### INSTRUCTIONS TO FOLLOW
Lines from the one containing "Here is an image. Segment" through the last line of the data below are to be returned exactly; leave out the rest.

--

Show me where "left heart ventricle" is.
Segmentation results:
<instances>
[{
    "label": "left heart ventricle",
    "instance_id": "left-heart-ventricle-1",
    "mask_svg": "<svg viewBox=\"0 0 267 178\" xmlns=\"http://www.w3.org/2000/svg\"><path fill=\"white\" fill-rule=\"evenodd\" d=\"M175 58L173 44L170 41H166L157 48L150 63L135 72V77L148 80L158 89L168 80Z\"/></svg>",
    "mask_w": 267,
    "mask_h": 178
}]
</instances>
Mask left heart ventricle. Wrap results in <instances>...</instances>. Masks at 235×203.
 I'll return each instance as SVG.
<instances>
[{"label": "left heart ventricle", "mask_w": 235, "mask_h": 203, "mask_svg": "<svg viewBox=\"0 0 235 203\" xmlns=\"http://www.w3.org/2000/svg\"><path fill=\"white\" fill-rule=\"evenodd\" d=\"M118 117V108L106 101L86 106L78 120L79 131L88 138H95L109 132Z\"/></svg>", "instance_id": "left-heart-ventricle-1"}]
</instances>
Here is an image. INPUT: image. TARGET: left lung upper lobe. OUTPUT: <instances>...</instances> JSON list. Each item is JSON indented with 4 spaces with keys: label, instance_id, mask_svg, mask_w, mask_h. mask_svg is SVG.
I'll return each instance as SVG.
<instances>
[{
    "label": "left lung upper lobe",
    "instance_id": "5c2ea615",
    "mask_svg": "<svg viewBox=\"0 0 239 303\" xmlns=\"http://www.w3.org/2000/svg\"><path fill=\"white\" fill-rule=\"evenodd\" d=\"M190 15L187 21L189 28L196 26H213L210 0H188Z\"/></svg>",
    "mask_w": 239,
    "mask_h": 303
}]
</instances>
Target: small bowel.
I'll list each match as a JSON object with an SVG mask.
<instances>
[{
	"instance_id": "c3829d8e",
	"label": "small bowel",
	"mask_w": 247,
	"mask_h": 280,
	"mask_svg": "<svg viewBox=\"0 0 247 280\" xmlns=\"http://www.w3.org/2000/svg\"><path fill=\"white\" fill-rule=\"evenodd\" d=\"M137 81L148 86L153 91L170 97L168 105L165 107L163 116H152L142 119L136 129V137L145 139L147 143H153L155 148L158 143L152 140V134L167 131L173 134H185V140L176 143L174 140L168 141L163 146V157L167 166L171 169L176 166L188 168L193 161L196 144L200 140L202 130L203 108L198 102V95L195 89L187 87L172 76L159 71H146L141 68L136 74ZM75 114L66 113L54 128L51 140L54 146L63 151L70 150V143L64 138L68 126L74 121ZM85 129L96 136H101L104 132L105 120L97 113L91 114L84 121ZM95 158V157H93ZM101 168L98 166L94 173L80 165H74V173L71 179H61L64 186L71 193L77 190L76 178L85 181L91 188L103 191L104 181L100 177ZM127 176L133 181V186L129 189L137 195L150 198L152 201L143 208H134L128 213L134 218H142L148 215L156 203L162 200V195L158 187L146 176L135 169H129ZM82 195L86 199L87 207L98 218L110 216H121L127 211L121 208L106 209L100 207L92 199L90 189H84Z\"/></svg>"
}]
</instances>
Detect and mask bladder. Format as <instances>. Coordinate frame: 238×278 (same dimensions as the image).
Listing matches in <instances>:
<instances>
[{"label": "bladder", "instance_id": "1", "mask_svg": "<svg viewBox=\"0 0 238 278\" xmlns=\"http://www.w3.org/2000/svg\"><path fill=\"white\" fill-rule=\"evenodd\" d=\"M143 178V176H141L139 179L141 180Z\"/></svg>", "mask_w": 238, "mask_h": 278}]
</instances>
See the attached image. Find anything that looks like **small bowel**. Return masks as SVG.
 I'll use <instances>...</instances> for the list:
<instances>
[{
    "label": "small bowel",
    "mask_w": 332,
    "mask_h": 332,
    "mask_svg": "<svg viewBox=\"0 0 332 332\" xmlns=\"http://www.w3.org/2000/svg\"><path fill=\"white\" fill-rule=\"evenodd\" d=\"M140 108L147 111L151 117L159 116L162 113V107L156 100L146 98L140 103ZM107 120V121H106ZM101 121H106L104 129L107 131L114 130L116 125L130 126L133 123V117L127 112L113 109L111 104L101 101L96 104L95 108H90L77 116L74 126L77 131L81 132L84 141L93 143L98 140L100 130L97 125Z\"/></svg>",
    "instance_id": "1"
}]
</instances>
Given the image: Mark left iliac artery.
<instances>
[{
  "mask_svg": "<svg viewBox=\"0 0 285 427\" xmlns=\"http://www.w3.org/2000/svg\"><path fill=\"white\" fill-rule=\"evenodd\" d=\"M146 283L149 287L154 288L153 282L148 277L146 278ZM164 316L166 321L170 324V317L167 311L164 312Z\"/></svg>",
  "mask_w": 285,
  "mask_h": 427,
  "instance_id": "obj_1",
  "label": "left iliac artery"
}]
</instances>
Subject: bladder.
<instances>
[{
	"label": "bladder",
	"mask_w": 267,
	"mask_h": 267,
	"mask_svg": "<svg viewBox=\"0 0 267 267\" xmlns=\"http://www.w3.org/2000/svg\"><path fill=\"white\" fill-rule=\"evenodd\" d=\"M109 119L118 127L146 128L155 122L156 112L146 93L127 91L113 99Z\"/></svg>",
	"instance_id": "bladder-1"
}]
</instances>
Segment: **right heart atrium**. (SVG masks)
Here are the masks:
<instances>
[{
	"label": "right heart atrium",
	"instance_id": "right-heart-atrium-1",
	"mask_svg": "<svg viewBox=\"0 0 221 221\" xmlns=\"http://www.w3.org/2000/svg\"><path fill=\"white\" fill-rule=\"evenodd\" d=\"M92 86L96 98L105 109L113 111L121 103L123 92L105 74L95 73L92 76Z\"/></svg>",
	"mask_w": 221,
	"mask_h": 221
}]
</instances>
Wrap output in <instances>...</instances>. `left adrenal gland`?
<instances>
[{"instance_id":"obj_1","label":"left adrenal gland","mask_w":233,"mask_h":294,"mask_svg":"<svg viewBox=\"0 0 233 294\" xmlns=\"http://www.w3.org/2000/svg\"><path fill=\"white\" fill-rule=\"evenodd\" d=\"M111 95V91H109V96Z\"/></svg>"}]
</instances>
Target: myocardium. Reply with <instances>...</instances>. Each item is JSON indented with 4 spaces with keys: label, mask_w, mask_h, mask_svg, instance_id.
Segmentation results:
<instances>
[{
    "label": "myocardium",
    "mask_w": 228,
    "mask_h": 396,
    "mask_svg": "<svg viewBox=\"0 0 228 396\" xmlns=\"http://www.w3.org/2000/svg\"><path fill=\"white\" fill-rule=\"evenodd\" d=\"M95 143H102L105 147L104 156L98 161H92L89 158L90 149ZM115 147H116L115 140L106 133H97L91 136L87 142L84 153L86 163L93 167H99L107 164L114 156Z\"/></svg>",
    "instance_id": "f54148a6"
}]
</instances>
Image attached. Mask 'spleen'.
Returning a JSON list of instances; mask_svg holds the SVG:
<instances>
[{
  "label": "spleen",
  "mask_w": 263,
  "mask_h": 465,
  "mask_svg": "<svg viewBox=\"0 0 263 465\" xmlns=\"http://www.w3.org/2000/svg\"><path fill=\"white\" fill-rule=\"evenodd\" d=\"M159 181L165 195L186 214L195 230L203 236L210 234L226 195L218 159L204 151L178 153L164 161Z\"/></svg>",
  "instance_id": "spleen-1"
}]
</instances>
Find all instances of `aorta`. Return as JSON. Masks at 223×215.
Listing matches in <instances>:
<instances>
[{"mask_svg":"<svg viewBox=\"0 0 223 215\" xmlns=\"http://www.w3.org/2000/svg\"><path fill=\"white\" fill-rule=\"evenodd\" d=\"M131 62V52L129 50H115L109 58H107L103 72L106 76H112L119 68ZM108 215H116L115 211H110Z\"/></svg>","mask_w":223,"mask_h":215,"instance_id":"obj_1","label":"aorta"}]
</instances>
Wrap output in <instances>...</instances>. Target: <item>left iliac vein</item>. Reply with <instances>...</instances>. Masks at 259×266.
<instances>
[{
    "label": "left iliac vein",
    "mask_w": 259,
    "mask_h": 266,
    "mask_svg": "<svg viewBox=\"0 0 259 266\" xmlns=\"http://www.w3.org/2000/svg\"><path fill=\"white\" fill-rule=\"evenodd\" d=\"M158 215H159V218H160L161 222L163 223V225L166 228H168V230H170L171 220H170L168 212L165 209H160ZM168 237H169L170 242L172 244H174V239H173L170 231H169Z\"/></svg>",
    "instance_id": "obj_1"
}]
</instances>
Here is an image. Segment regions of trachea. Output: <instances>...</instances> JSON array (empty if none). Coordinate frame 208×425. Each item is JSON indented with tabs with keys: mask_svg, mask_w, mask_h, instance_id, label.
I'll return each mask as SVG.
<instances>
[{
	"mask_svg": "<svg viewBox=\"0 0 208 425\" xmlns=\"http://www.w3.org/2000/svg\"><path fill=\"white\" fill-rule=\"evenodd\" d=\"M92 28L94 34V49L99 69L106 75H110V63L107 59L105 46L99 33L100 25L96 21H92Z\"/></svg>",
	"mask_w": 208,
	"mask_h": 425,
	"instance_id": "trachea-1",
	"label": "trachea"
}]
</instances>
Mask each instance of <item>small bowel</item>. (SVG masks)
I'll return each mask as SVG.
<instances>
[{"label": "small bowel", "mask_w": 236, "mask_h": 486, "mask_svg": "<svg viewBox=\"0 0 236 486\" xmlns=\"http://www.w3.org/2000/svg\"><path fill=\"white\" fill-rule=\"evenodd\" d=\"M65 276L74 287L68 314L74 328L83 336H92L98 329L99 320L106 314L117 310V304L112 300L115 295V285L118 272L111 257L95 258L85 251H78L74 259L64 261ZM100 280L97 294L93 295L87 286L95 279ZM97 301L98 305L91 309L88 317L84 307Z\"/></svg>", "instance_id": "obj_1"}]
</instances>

--

### ANSWER SPACE
Here is an image. Segment regions of trachea. Output: <instances>...</instances> JSON array (empty if none). Coordinate frame 208×425. Each item is JSON indented with tabs with keys: mask_svg, mask_w, mask_h, instance_id, label.
I'll return each mask as SVG.
<instances>
[{
	"mask_svg": "<svg viewBox=\"0 0 208 425\" xmlns=\"http://www.w3.org/2000/svg\"><path fill=\"white\" fill-rule=\"evenodd\" d=\"M92 28L94 34V49L99 69L106 75H110V63L107 59L105 46L99 33L100 25L96 21H92Z\"/></svg>",
	"mask_w": 208,
	"mask_h": 425,
	"instance_id": "trachea-1",
	"label": "trachea"
}]
</instances>
Mask each instance of <item>small bowel</item>. (SVG masks)
I'll return each mask as SVG.
<instances>
[{"label": "small bowel", "mask_w": 236, "mask_h": 486, "mask_svg": "<svg viewBox=\"0 0 236 486\" xmlns=\"http://www.w3.org/2000/svg\"><path fill=\"white\" fill-rule=\"evenodd\" d=\"M65 276L74 287L68 314L74 328L83 336H92L98 329L99 320L106 314L117 310V304L112 300L115 295V285L118 272L111 257L95 258L85 251H78L74 259L64 261ZM100 280L97 294L93 295L87 286L95 279ZM97 301L98 305L91 309L88 317L84 307Z\"/></svg>", "instance_id": "obj_1"}]
</instances>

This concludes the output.